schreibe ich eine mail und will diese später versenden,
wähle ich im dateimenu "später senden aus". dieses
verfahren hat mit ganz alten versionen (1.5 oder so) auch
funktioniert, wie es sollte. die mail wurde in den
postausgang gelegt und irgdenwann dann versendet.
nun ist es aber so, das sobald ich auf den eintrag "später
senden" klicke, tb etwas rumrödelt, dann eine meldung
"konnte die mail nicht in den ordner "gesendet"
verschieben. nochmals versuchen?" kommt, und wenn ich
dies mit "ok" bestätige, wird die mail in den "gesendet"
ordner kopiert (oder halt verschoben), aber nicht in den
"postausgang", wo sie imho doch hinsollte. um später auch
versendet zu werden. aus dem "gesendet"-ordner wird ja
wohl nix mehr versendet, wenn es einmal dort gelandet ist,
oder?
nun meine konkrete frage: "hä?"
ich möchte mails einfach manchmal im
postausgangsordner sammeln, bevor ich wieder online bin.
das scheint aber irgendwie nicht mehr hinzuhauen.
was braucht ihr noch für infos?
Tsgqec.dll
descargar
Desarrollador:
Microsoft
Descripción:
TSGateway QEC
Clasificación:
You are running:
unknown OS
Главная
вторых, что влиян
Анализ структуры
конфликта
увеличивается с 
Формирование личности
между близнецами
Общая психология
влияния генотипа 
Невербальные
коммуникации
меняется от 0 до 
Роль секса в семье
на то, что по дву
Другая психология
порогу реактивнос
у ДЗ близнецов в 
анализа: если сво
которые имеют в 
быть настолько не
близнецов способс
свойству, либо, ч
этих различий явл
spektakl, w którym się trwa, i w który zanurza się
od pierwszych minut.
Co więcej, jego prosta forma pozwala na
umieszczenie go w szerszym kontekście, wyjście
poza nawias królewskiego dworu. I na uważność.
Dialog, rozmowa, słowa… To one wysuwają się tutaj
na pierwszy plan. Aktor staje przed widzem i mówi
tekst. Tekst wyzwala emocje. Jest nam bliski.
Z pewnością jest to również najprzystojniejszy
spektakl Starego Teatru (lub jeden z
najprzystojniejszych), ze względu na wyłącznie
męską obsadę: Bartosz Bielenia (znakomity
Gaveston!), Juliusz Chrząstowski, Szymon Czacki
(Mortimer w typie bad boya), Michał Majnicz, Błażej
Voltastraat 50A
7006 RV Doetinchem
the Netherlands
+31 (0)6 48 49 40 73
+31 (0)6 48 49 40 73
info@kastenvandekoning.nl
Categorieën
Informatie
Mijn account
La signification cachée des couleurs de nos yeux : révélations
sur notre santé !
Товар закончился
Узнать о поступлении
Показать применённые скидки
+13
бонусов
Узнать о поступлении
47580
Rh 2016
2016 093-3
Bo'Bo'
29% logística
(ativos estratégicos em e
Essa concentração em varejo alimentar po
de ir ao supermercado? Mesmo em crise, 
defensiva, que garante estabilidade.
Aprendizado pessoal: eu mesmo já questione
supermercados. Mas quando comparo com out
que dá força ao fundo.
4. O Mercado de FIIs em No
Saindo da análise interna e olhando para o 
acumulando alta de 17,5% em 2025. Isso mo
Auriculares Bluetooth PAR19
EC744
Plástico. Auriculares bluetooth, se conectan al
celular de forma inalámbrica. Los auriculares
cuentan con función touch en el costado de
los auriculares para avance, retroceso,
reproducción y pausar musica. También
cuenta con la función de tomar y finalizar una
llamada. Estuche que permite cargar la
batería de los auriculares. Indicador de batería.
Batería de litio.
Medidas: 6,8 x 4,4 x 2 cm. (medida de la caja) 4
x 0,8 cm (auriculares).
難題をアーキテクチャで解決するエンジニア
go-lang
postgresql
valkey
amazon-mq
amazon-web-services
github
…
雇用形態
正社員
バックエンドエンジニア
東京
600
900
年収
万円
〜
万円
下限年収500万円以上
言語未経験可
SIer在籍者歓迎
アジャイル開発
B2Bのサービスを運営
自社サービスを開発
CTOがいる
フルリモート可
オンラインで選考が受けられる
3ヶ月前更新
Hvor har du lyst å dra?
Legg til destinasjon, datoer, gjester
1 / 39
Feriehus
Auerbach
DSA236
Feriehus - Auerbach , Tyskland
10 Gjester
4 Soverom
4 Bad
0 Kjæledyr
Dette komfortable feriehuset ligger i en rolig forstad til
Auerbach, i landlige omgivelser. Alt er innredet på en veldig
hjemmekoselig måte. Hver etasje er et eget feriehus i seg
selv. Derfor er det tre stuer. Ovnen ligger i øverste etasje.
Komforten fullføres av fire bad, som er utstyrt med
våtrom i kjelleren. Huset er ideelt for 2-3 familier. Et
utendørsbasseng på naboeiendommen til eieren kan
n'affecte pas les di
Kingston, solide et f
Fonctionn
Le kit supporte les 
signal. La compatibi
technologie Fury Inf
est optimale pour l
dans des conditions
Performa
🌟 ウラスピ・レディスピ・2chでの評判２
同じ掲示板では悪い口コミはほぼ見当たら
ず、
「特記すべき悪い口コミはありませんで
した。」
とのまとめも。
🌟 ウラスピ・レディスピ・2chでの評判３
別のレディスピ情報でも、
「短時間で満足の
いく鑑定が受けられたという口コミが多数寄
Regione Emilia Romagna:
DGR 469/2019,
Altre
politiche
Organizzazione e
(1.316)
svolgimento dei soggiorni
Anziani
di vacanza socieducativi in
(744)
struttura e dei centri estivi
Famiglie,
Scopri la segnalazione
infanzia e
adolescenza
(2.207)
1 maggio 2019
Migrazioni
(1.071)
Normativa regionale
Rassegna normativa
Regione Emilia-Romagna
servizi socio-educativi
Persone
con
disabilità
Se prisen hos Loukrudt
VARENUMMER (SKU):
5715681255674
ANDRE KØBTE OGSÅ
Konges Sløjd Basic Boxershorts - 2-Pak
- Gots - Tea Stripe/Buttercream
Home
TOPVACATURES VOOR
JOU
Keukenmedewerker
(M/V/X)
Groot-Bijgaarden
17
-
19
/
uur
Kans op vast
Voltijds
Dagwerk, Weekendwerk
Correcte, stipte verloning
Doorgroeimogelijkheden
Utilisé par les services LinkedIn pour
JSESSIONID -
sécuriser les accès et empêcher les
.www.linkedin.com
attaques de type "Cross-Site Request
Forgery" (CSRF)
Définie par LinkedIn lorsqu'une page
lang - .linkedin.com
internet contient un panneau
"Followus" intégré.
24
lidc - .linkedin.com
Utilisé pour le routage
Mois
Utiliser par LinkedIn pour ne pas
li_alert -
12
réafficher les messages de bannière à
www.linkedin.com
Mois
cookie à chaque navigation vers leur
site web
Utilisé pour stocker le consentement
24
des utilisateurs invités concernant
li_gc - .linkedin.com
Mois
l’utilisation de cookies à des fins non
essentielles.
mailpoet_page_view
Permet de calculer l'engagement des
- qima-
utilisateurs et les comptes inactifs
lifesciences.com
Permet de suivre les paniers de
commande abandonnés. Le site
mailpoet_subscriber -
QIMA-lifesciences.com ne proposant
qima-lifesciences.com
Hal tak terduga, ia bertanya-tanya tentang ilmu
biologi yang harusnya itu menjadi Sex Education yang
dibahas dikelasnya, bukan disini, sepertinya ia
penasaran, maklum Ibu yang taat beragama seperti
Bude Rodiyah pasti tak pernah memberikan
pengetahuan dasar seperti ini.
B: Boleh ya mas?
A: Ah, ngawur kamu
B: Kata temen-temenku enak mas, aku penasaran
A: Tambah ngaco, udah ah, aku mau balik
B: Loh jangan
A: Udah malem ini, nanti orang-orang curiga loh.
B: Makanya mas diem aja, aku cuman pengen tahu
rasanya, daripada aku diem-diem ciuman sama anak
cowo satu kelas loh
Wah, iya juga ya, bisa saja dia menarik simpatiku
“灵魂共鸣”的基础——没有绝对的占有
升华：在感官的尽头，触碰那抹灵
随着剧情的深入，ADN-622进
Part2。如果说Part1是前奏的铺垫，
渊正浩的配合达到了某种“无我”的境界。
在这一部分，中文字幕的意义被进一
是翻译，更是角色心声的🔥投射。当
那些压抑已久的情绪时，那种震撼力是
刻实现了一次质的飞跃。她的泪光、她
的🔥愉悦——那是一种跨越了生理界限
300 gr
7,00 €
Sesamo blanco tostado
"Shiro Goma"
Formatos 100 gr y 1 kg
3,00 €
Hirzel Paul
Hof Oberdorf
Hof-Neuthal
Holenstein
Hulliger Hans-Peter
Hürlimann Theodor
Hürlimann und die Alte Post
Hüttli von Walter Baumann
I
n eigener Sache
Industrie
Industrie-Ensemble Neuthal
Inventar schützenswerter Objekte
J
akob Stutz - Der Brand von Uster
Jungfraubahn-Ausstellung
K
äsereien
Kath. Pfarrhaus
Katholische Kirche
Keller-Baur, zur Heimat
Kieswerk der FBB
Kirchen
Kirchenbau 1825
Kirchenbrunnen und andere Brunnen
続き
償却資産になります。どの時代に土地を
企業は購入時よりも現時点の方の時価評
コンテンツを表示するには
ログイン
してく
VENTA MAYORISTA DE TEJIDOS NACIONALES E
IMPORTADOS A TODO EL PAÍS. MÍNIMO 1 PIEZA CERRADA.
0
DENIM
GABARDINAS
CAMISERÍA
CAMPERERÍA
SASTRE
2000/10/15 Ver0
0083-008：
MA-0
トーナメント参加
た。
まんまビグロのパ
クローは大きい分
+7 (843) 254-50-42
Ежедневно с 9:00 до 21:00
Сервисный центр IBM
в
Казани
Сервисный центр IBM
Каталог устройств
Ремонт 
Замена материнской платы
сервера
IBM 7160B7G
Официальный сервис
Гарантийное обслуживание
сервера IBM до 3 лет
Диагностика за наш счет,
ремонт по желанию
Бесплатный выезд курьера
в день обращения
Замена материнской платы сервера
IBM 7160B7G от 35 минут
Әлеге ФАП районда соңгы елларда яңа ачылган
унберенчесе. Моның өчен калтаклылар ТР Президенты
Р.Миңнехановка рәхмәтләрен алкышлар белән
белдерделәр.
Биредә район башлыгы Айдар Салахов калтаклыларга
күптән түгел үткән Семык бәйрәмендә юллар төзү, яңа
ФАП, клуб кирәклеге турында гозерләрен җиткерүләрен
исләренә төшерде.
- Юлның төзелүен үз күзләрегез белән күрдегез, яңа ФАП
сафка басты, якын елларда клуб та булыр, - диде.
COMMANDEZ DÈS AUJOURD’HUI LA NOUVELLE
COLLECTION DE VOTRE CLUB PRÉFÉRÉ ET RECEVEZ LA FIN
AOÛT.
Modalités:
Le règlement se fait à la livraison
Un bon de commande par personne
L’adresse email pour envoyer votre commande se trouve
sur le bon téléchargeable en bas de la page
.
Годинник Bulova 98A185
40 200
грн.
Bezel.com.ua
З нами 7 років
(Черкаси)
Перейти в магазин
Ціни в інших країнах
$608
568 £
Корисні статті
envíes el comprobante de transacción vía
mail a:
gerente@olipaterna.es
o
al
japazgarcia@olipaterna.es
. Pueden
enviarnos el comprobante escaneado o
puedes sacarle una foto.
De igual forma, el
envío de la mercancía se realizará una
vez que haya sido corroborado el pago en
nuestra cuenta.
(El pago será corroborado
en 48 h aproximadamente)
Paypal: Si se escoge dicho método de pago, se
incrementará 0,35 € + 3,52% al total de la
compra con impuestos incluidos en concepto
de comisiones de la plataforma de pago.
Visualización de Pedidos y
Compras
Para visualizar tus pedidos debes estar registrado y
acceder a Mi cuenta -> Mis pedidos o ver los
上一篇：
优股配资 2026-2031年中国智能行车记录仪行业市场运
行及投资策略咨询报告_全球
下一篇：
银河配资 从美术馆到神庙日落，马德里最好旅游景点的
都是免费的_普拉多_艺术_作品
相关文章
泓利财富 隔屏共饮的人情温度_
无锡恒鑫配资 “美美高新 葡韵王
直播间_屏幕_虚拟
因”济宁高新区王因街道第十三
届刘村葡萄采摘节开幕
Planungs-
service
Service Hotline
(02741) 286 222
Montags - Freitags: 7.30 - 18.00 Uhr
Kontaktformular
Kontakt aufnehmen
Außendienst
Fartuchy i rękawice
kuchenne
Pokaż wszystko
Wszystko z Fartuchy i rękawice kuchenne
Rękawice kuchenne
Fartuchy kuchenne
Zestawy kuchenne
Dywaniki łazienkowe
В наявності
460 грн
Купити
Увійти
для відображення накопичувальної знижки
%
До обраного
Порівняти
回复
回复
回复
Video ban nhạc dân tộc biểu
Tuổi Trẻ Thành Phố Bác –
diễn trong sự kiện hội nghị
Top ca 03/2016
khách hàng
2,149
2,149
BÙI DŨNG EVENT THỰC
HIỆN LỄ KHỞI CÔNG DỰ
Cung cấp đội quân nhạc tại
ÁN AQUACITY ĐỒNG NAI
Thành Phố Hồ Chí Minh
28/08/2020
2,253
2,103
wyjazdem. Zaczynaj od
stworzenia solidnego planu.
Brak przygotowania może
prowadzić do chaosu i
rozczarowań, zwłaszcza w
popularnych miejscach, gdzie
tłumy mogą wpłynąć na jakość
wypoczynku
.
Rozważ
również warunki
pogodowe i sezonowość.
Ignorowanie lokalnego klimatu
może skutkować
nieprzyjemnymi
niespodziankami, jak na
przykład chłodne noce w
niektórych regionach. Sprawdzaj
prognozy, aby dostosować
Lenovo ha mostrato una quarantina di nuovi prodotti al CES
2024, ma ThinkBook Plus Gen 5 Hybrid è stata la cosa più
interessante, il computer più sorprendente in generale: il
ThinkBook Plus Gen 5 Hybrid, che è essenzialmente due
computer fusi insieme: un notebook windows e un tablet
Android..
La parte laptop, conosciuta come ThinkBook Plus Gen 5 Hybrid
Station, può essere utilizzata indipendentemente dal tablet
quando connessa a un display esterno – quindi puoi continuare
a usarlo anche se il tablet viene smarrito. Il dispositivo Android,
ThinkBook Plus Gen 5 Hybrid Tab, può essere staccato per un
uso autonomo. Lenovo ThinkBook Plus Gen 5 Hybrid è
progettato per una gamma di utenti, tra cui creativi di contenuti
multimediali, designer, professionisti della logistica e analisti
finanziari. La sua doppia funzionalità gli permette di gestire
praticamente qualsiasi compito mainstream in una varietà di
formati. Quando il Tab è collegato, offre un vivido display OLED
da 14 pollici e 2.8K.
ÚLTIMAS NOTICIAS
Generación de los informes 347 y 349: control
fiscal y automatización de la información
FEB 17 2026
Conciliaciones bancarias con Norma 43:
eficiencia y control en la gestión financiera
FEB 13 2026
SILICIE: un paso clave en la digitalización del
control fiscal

What to work on: Retype, in the same exact form, the lines of the material above from the line holding "llamada. Estuche que permite cargar la" through the line holding "ANDRE KØBTE OGSÅ".

Answer to this task:
llamada. Estuche que permite cargar la
batería de los auriculares. Indicador de batería.
Batería de litio.
Medidas: 6,8 x 4,4 x 2 cm. (medida de la caja) 4
x 0,8 cm (auriculares).
難題をアーキテクチャで解決するエンジニア
go-lang
postgresql
valkey
amazon-mq
amazon-web-services
github
…
雇用形態
正社員
バックエンドエンジニア
東京
600
900
年収
万円
〜
万円
下限年収500万円以上
言語未経験可
SIer在籍者歓迎
アジャイル開発
B2Bのサービスを運営
自社サービスを開発
CTOがいる
フルリモート可
オンラインで選考が受けられる
3ヶ月前更新
Hvor har du lyst å dra?
Legg til destinasjon, datoer, gjester
1 / 39
Feriehus
Auerbach
DSA236
Feriehus - Auerbach , Tyskland
10 Gjester
4 Soverom
4 Bad
0 Kjæledyr
Dette komfortable feriehuset ligger i en rolig forstad til
Auerbach, i landlige omgivelser. Alt er innredet på en veldig
hjemmekoselig måte. Hver etasje er et eget feriehus i seg
selv. Derfor er det tre stuer. Ovnen ligger i øverste etasje.
Komforten fullføres av fire bad, som er utstyrt med
våtrom i kjelleren. Huset er ideelt for 2-3 familier. Et
utendørsbasseng på naboeiendommen til eieren kan
n'affecte pas les di
Kingston, solide et f
Fonctionn
Le kit supporte les 
signal. La compatibi
technologie Fury Inf
est optimale pour l
dans des conditions
Performa
🌟 ウラスピ・レディスピ・2chでの評判２
同じ掲示板では悪い口コミはほぼ見当たら
ず、
「特記すべき悪い口コミはありませんで
した。」
とのまとめも。
🌟 ウラスピ・レディスピ・2chでの評判３
別のレディスピ情報でも、
「短時間で満足の
いく鑑定が受けられたという口コミが多数寄
Regione Emilia Romagna:
DGR 469/2019,
Altre
politiche
Organizzazione e
(1.316)
svolgimento dei soggiorni
Anziani
di vacanza socieducativi in
(744)
struttura e dei centri estivi
Famiglie,
Scopri la segnalazione
infanzia e
adolescenza
(2.207)
1 maggio 2019
Migrazioni
(1.071)
Normativa regionale
Rassegna normativa
Regione Emilia-Romagna
servizi socio-educativi
Persone
con
disabilità
Se prisen hos Loukrudt
VARENUMMER (SKU):
5715681255674
ANDRE KØBTE OGSÅ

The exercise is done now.